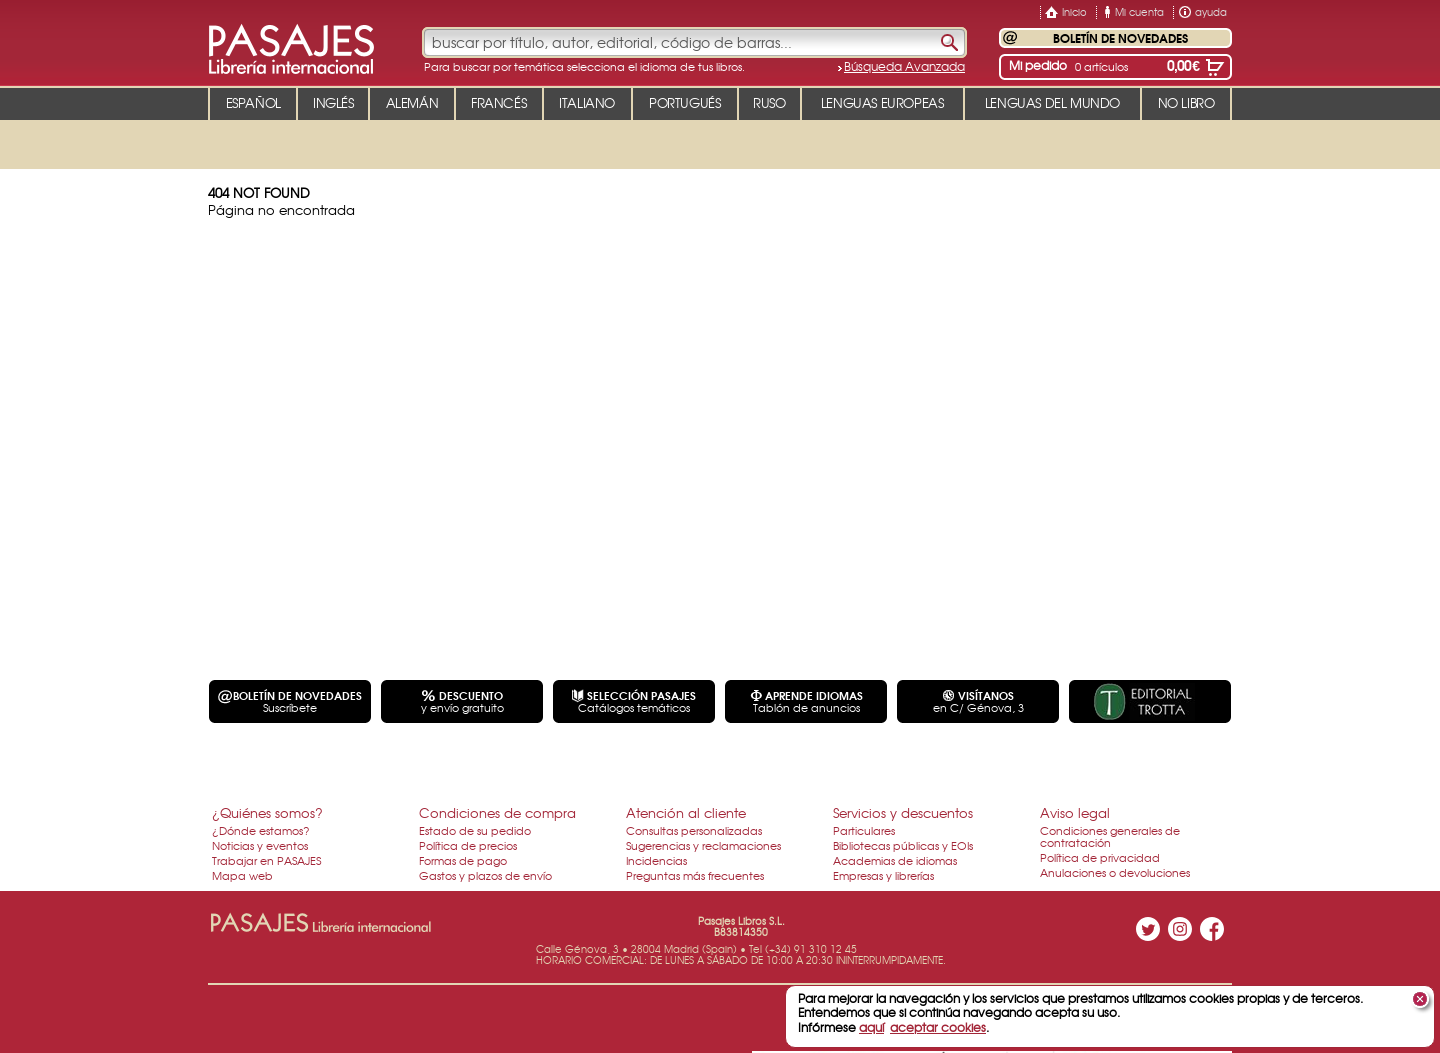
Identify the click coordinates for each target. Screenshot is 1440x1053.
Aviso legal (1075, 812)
---
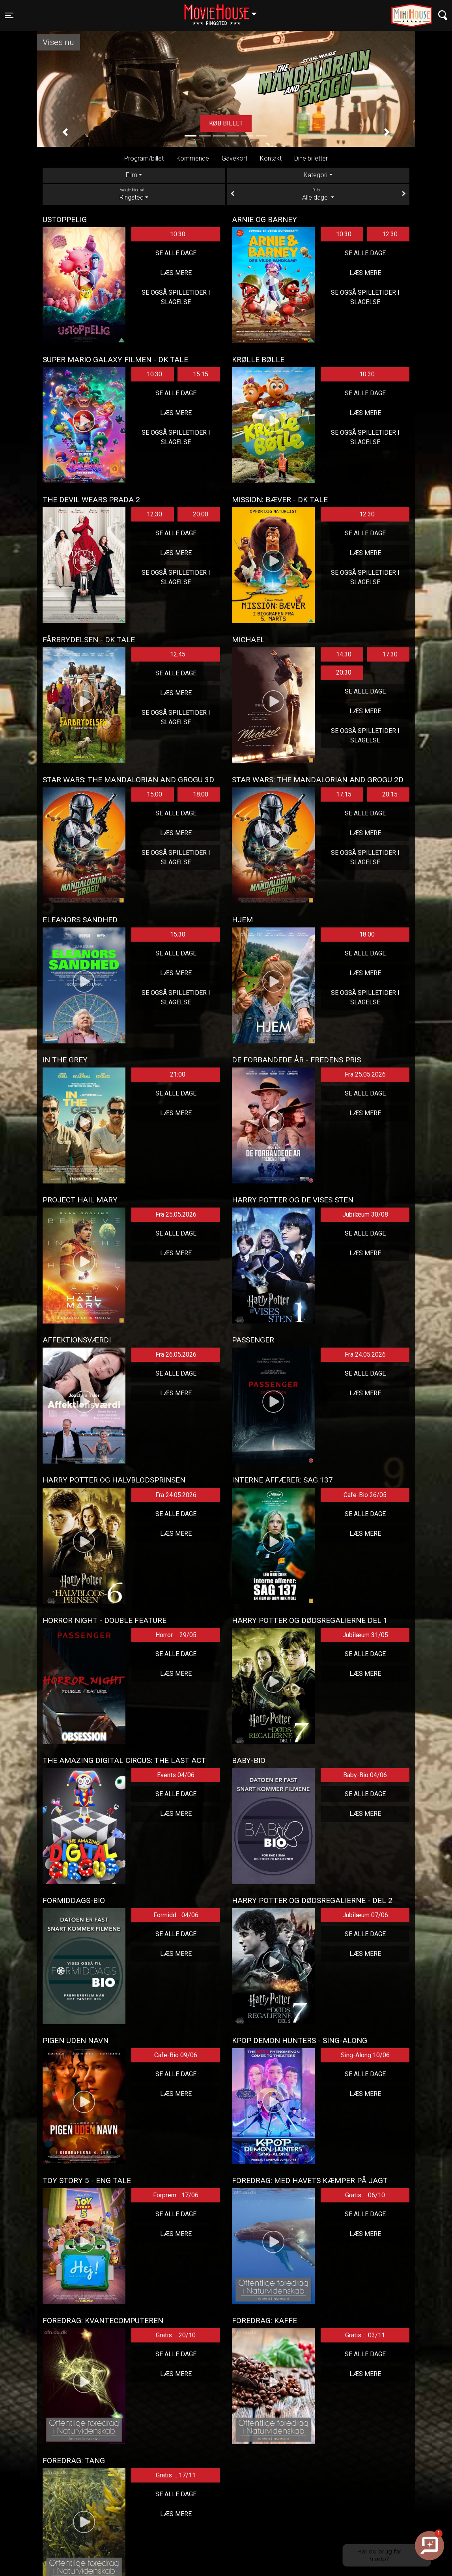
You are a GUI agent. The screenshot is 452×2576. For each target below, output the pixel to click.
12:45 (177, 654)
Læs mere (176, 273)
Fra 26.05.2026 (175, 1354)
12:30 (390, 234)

→ **WHAT YOU SHOULD DO**
Everything in the material above from the line that has "You are a GUI" through the line that has "12:30 (390, 234)" must be duplicated exactly, with no other lines given.

→ **ANSWER**
You are a GUI agent. The screenshot is 452×2576. For each target below, output the pixel to click.
12:45 (177, 654)
Læs mere (176, 273)
Fra 26.05.2026 (175, 1354)
12:30 (390, 234)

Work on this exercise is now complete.